MEREKA duduk berjajar menlandang laut menanti fajar merekah.
Seorang perempuan tua berdampingan dengan seorang bocah
perempuan dan seorang lelaki tua. Kemudian agak jauh sedikit
laki-perempuan yang lebih muda pada berjongkok di sekitar satu
dua sampan. Semuanya diam memandang laut, memandang leret
cakrawala yang pelan-pelan memerah. Pantai Sanur, selamat pagi.
(Sebentar lagi hari akan kau mulai. Sesudah menggeliat, para
turis akan bermunculan dari kamar-kamar mereka pergi
menyongsongmu, kaki mereka akan segera mengais pasirmu. Syok,
syok, syok, syok, syok, syok . . . Mereka, para turis itu, akan
berjalan menyusurimu, pandangannya ke laut, ke Nusa Penida, ke
Gunung Agung, yang pada hari sepagi itu masih akan samar-samar
kelihatan. Kemudian bila sinar matahari mulai terasa menghangat
sedikit akan mulailah ritus mereka menyalamimu, menyalami
matahari Bali yang tropis yang oh, nikmat itu yang akan
mencoklatkan kulit mereka yang putih kepucatan itu. Mereka akan
membuka kemeja mereka, kutang mereka, bergulung di pasirmu,
membayangkan taman firdaus yang hilang di negerinya pindah di
berandamu . . .).
Orang-orang yang diam berjongkok berderet di antara
sampan-sampan itu hampir serentak berdiri pada waktu matahari
mulai kelihatan bulat di atas cakrawala. Yang memiliki sampan,
akan mendorong sampan mereka ke laut dengan bakul-bakul ditaruh
berderet di atasnya. Yang tidak memiliki sampan akan menjinjing
bakul mereka, langsung menaruh di pinggir pantai terus mencebur
masuk laut. Pribumi-pribumi itu mulai dengan ritus mereka
sendiri. Ritus menggerogoti milik pantai Sanur yang paling
penting: batu karang.
Yang naik sampan akan berhenti di tengah di perbatasan
pagar-alam batu karang yang meleret di depan pantai Sanur.
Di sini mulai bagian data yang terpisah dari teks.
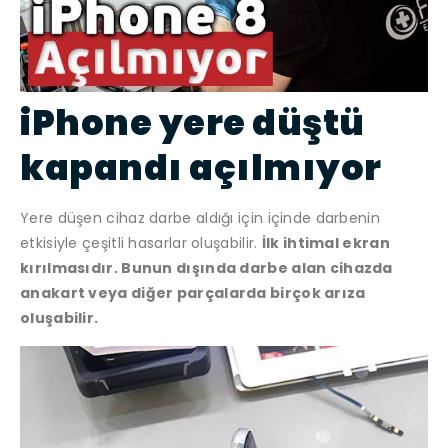
iPhone yere düştü
kapandı açılmıyor
Yere düşen cihaz darbe aldığı için içinde darbenin
etkisiyle çeşitli hasarlar oluşabilir.
İlk ihtimal ekran
kırılmasıdır. Bunun dışında darbe alan cihazda
anakart veya diğer parçalarda birçok arıza
oluşabilir.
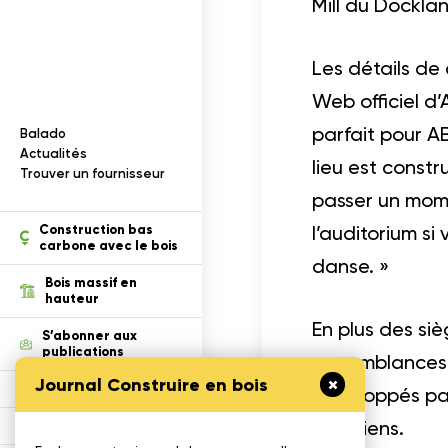
Documentation
I
n
f
o
r
m
a
t
i
o
n
s
s
u
r
l
e
b
o
i
s
Mill du Docklan
Les détails de
Web officiel d’
parfait pour A
Balado
ection des renseignements
Actualités
lieu est const
Trouver un fournisseur
passer un mome
tion
l’auditorium s
Construction bas
carbone avec le bois
danse. »
Bois massif en
hauteur
En plus des si
S’abonner aux
publications
ressemblances 
Journal Construire en bois
Défi Cecobois
développés par
musiciens.
Enseigner le bois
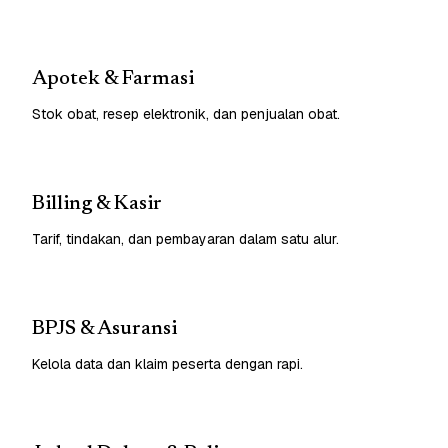
Apotek & Farmasi
Stok obat, resep elektronik, dan penjualan obat.
Billing & Kasir
Tarif, tindakan, dan pembayaran dalam satu alur.
BPJS & Asuransi
Kelola data dan klaim peserta dengan rapi.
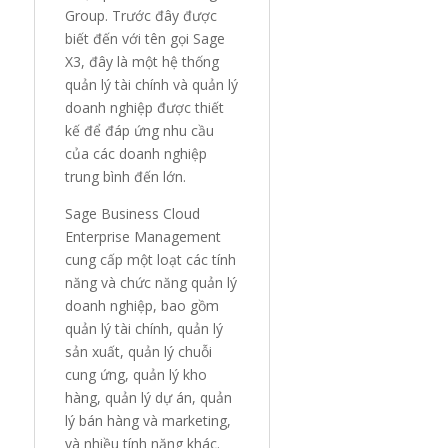
Group. Trước đây được
biết đến với tên gọi Sage
X3, đây là một hệ thống
quản lý tài chính và quản lý
doanh nghiệp được thiết
kế để đáp ứng nhu cầu
của các doanh nghiệp
trung bình đến lớn.
Sage Business Cloud
Enterprise Management
cung cấp một loạt các tính
năng và chức năng quản lý
doanh nghiệp, bao gồm
quản lý tài chính, quản lý
sản xuất, quản lý chuỗi
cung ứng, quản lý kho
hàng, quản lý dự án, quản
lý bán hàng và marketing,
và nhiều tính năng khác.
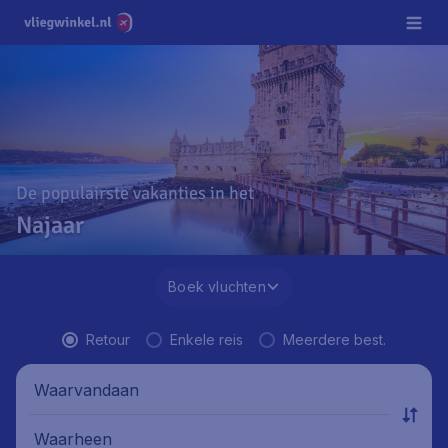
De populairste vakanties in het
Najaar
Boek vluchten
Retour
Enkele reis
Meerdere best.
Waarvandaan
Waarheen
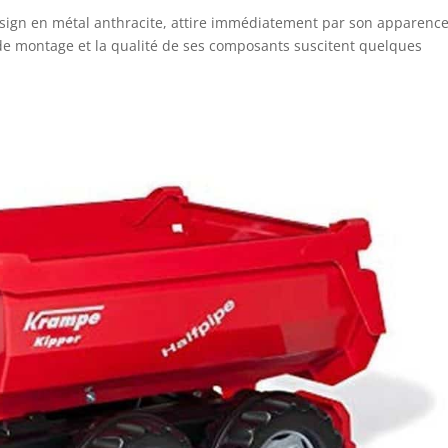
esign en métal anthracite, attire immédiatement par son apparenc
de montage et la qualité de ses composants suscitent quelques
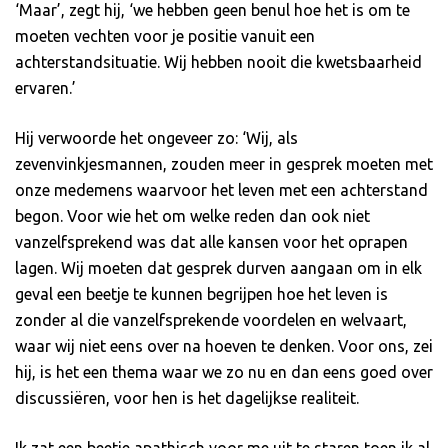
‘Maar’, zegt hij, ‘we hebben geen benul hoe het is om te
moeten vechten voor je positie vanuit een
achterstandsituatie. Wij hebben nooit die kwetsbaarheid
ervaren.’
Hij verwoorde het ongeveer zo: ‘Wij, als
zevenvinkjesmannen, zouden meer in gesprek moeten met
onze medemens waarvoor het leven met een achterstand
begon. Voor wie het om welke reden dan ook niet
vanzelfsprekend was dat alle kansen voor het oprapen
lagen. Wij moeten dat gesprek durven aangaan om in elk
geval een beetje te kunnen begrijpen hoe het leven is
zonder al die vanzelfsprekende voordelen en welvaart,
waar wij niet eens over na hoeven te denken. Voor ons, zei
hij, is het een thema waar we zo nu en dan eens goed over
discussiëren, voor hen is het dagelijkse realiteit.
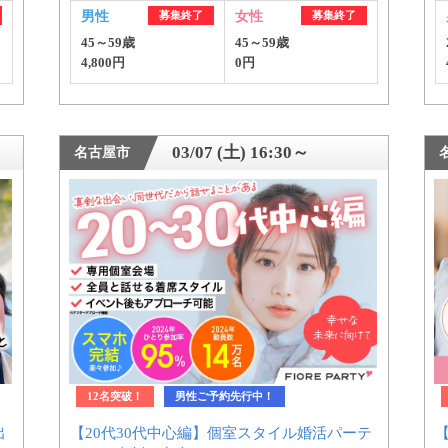
男性
募集終了
女性
募集終了
45～59歳
45～59歳
公式アカウントで最新情報を配信中！
4,800円
0円
03/07 (土) 16:30～
名古屋市
約1,300店
の中から
めの優良結婚相談所を
12名突破！
男性ご予約先行中！
出
【20代30代中心編】個室スタイル婚活パーテ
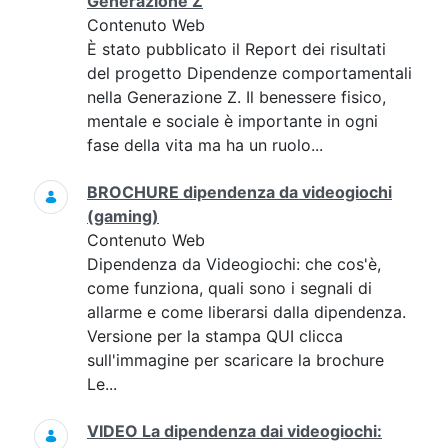
Generazione Z
Contenuto Web
È stato pubblicato il Report dei risultati
del progetto Dipendenze comportamentali
nella Generazione Z. Il benessere fisico,
mentale e sociale è importante in ogni
fase della vita ma ha un ruolo...
BROCHURE dipendenza da videogiochi
(gaming)
Contenuto Web
Dipendenza da Videogiochi: che cos'è,
come funziona, quali sono i segnali di
allarme e come liberarsi dalla dipendenza.
Versione per la stampa QUI clicca
sull'immagine per scaricare la brochure
Le...
VIDEO La dipendenza dai videogiochi:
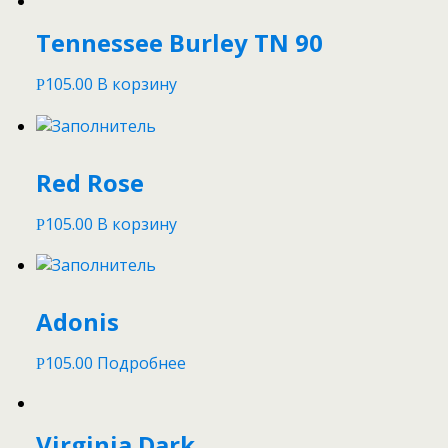
Tennessee Burley TN 90
105.00
В корзину
Р
Red Rose
105.00
В корзину
Р
Adonis
105.00
Подробнее
Р
Virginia Dark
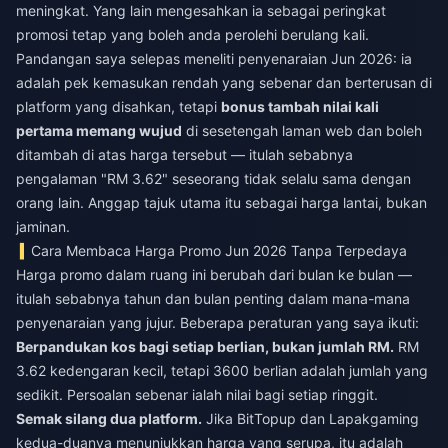
meningkat. Yang lain mengesahkan ia sebagai peringkat
promosi tetap yang boleh anda perolehi berulang kali.
Pandangan saya selepas meneliti penyenaraian Jun 2026: ia
adalah pek kemasukan rendah yang sebenar dan berterusan di
platform yang disahkan, tetapi
bonus tambah nilai kali
pertama memang wujud
di sesetengah laman web dan boleh
ditambah di atas harga tersebut — itulah sebabnya
pengalaman "RM 3.62" seseorang tidak selalu sama dengan
orang lain. Anggap tajuk utama itu sebagai harga lantai, bukan
jaminan.
Cara Membaca Harga Promo Jun 2026 Tanpa Terpedaya
Harga promo dalam ruang ini berubah dari bulan ke bulan —
itulah sebabnya tahun dan bulan penting dalam mana-mana
penyenaraian yang jujur. Beberapa peraturan yang saya ikuti:
Berpandukan kos bagi setiap berlian, bukan jumlah RM.
RM
3.62 kedengaran kecil, tetapi 3600 berlian adalah jumlah yang
sedikit. Persoalan sebenar ialah nilai bagi setiap ringgit.
Semak silang dua platform.
Jika BitTopup dan Lapakgaming
kedua-duanya menunjukkan harga yang serupa, itu adalah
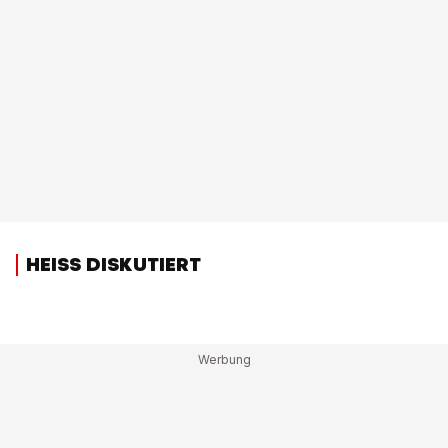
HEISS DISKUTIERT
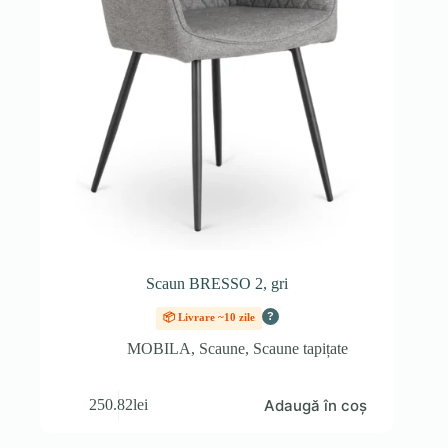
Scaun BRESSO 2, gri
?
📦 Livrare ~10 zile
MOBILA
,
Scaune
,
Scaune tapițate
Adaugă în coș
250.82
lei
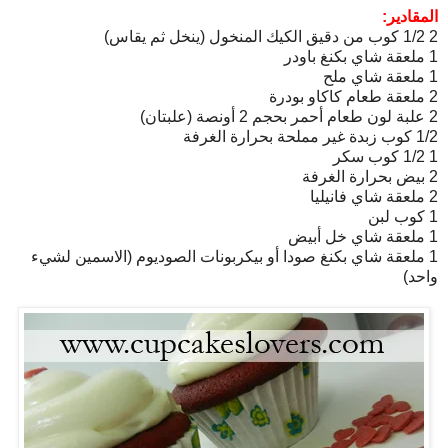
المقادير:
2 1/2 كوب من دقيق الكيك المنخول (ينخل ثم يقاس)
1 ملعقة شاي بكنغ باودر
1 ملعقة شاي ملح
2 ملعقة طعام كاكاو بودرة
2 علبة لون طعام أحمر بحجم 2 أونصة (علبتان)
1/2 كوب زبدة غير مملحة بحرارة الغرفة
1 1/2 كوب سكر
2 بيض بحرارة الغرفة
2 ملعقة شاي فانيليا
1 كوب لبن
1 ملعقة شاي خل أبيض
1 ملعقة شاي بكنغ صودا أو بيكربونات الصوديوم (الاسمين لشيء
واحد)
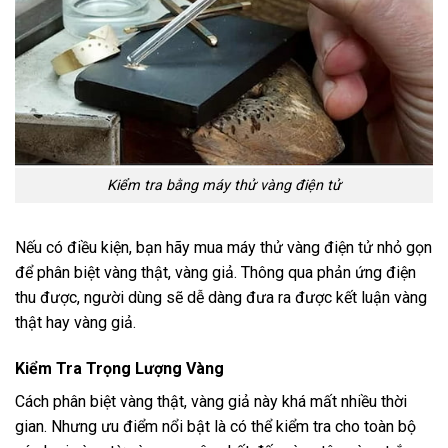
Kiểm tra bằng máy thử vàng điện tử
Nếu có điều kiện, bạn hãy mua máy thử vàng điện tử nhỏ gọn
để phân biệt vàng thật, vàng giả. Thông qua phản ứng điện
thu được, người dùng sẽ dễ dàng đưa ra được kết luận vàng
thật hay vàng giả.
Kiểm Tra Trọng Lượng Vàng
Cách phân biệt vàng thật, vàng giả này khá mất nhiều thời
gian. Nhưng ưu điểm nổi bật là có thể kiểm tra cho toàn bộ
Karena pagar-alam inilah maka laut Sanur tenang ombaknya, enak
dan aman buat berenang-renang. Ikan hias langka yang
warna-warnipun akan berenang berseliweran di antara batu-batu
karang itu. Yang tidak naik sampan akan langsung masuk laut
beberapa meter saja dari pantai merunduk menyurukkan sekop
mereka memecah bongkah-bongkah batu karang.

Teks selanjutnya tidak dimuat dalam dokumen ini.